_PROBLEM TO SOLVE_. Reproduce every line of the material below, but drop the pictures.

_SUPPLIED DATA_.
********

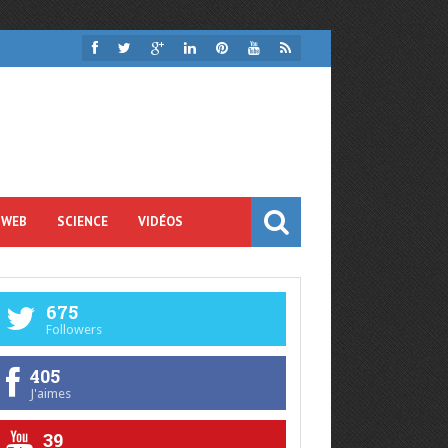
 WEB
SCIENCE
VIDÉOS
675
Followers
405
J'aimes
39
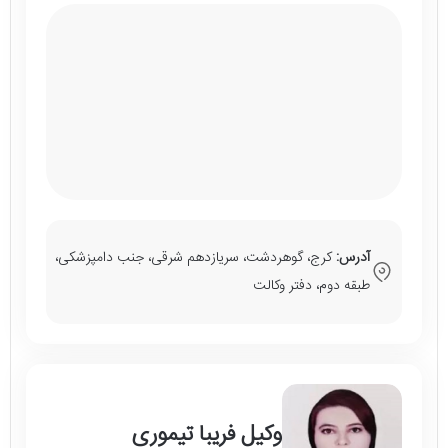
آدرس:
کرج، گوهردشت، سریازدهم شرقی، جنب دامپزشکی،
طبقه دوم، دفتر وکالت
وکیل فریبا تیموری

********

_SOLUTION BELOW_.
 WEB
SCIENCE
VIDÉOS
675
Followers
405
J'aimes
39
آدرس:
کرج، گوهردشت، سریازدهم شرقی، جنب دامپزشکی،
طبقه دوم، دفتر وکالت
وکیل فریبا تیموری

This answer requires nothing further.